En mars 2016, au moment de la commémoration des accords d’Évian (marquant la fin de la Guerre d'Algérie, NDLR), le président de la République a beaucoup insisté sur l’intérêt de mener des opérations de mémoire partagées entre les pays d’Afrique du Nord et la France, d’autant plus que cela a été une histoire parfois très tendue. Il y a eu beaucoup de conflits et de rivalités. En appelant à faire ce travail de mémoire, nous avons voulu donner corps à cette volonté.
Nous nous sommes également dit qu’il fallait absolument travailler avec l’Éducation nationale sur ce sujet parce que l’école est évidemment un endroit très propice pour parler de ces sources pour l’Histoire. Dans les classes, il y a beaucoup d’élèves qui sont issus des 2e ou 3e générations de migrants. Nous voulions que beaucoup d’enfants se sentent concernés. C’est pourquoi l’opération va débuter vendredi 18 novembre avec un temps de parole entre professeurs et élèves dans les classes de 3e.

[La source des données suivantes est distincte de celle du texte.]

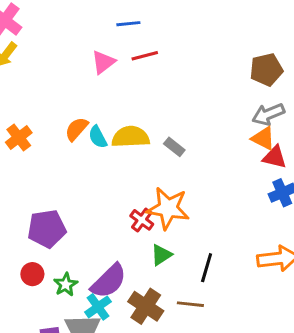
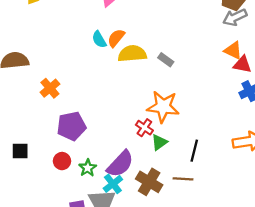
gray arrow: (268, 114) -> (235, 17), moved
orange semicircle: (77, 129) -> (116, 38), moved
cyan semicircle: (98, 137) -> (99, 39), moved
orange cross: (19, 138) -> (50, 88), moved
red cross: (142, 220) -> (144, 128), moved

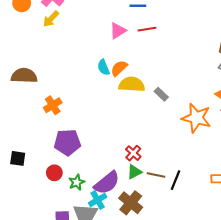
orange star: (163, 107) -> (196, 118), moved
green triangle: (159, 142) -> (134, 172), moved
brown line: (183, 179) -> (156, 175), moved

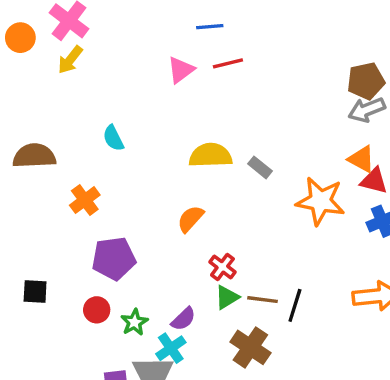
cyan semicircle: (103, 67) -> (113, 138), moved
orange semicircle: (119, 68) -> (190, 219), moved
purple semicircle: (107, 183) -> (183, 319), size x0.6
brown cross: (131, 203) -> (250, 347), moved

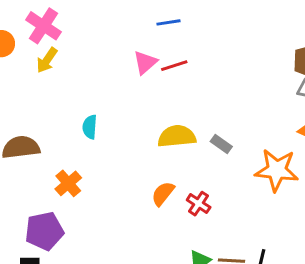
red line: (228, 63) -> (174, 66), moved
cyan semicircle: (113, 138) -> (90, 127), turned 35
purple pentagon: (114, 258) -> (44, 231), moved
red cross: (222, 267) -> (199, 204), moved

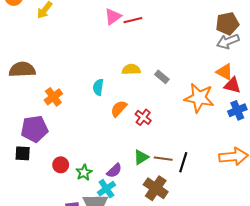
cyan semicircle: (90, 127) -> (98, 87), moved
yellow semicircle: (177, 136) -> (131, 69), size x0.7

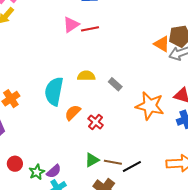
orange triangle: (225, 72) -> (162, 44), moved
cyan semicircle: (98, 87) -> (54, 91), size x1.8
black line: (183, 162) -> (132, 167), turned 42
purple semicircle: (114, 171) -> (54, 171), moved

Peut-être que les familles ne déposeront pas de documents dans un service d’archives, mais au moins les enfants seront amenés à discuter avec leurs parents ou leurs grands-parents. Ils leur demanderont peut-être pour la première fois pourquoi ils se sont installés en France. Même si nous n’arrivons pas au bout de la démarche qui est celle du don, il y aura un échange dans les familles et une prise de conscience du fait que tout le monde a une histoire, qu’elle n’a pas toujours été simple et que surtout, elle n'a pas toujours été dite.
Quel type de documents espérez-vous recevoir lors de cette Grande collecte ?
Nous espérons collecter beaucoup de photographies, mais aussi parfois des documents rédigés comme des correspondances entre les différents membres des familles restés de part et d’autre de la Méditerranée, ou des journaux personnels. Nous pouvons espérer recevoir des documents qui avaient été conservés par des descendants de personnes qui avaient des fonctions officielles et qui n’avaient pas forcément versé toutes leurs archives.
Ce qui va être plus difficile, c’est d’essayer de faire en sorte que des personnes qui habituellement ne se sentent pas forcément concernés par ce sujet puissent se dire que les quelques photos ou correspondances qu’ils détiennent sont peut-être intéressantes. Maintenant que la nouvelle se diffuse, nous avons déjà des gens qui se manifestent. Nous avons déjà été contactés par la petite-fille d’un explorateur qui a les carnets de son grand père et qui serait prête à les donner. Nous avons aussi été approchés par la fille d’un journaliste sénégalais, qui était un opposant politique de Senghor et un pourfendeur du système postcolonial français. Elle a beaucoup de carnets qu’elle voudrait aussi déposer.
Concrètement, comment va se dérouler cette Grande collecte ? Si quelqu’un est intéressé par votre appel, que doit-il faire ?
Les services d’archives, à Paris ou en province, vont ouvrir leurs portes, ainsi que nos partenaires comme la Cité de l’histoire de l’immigration ou les différents centres qui relèvent du ministère de la Défense. Tous les lieux de collecte sont indiqués sur notre site. Par définition, tous les services d’archives, départementales ou nationales, vont ainsi accueillir toutes les personnes qui viendront déposer des documents. Même si les gens sont un peu hésitants à l’idée de donner leurs archives, il y aura au moins un échange sur place avec les archivistes.
Il faut savoir que les gens peuvent simplement faire numériser leurs documents et ensuite les garder. Toutes les solutions sont envisageables, même si par définition nous avons plus vocation à conserver des documents originaux. Après cette Grande collecte, il sera possible de retrouver, sur notre site, un florilège des documents qui auront été numérisés. Il est toujours intéressant pour le public de voir une restitution de ce qui a été fait. Cela leur donne aussi un exemple des documents que nous conservons et que nous cherchons à collecter.